*Provided material*.
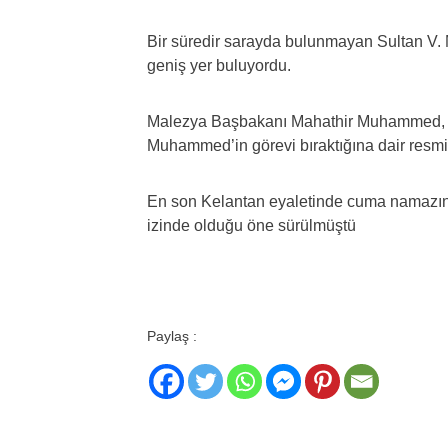
Bir süredir sarayda bulunmayan Sultan V.
geniş yer buluyordu.
Malezya Başbakanı Mahathir Muhammed, idd
Muhammed’in görevi bıraktığına dair resmi 
En son Kelantan eyaletinde cuma namazın
izinde olduğu öne sürülmüştü
Paylaş :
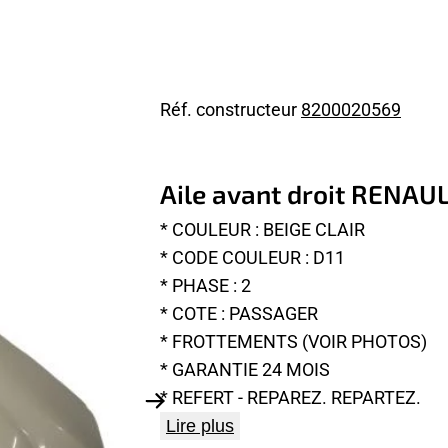
Réf. constructeur
8200020569
Aile avant droit RENAU
* COULEUR : BEIGE CLAIR
* CODE COULEUR : D11
* PHASE : 2
* COTE : PASSAGER
* FROTTEMENTS (VOIR PHOTOS)
* GARANTIE 24 MOIS
* REFERT - REPAREZ. REPARTEZ.
Lire plus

*Your assignment*.
Pictures in the records above are left out; print everything else exactly as written.

*Result*.
Bir süredir sarayda bulunmayan Sultan V.
geniş yer buluyordu.
Malezya Başbakanı Mahathir Muhammed, idd
Muhammed’in görevi bıraktığına dair resmi 
En son Kelantan eyaletinde cuma namazın
izinde olduğu öne sürülmüştü
Paylaş :
Réf. constructeur
8200020569
Aile avant droit RENAU
* COULEUR : BEIGE CLAIR
* CODE COULEUR : D11
* PHASE : 2
* COTE : PASSAGER
* FROTTEMENTS (VOIR PHOTOS)
* GARANTIE 24 MOIS
* REFERT - REPAREZ. REPARTEZ.
Lire plus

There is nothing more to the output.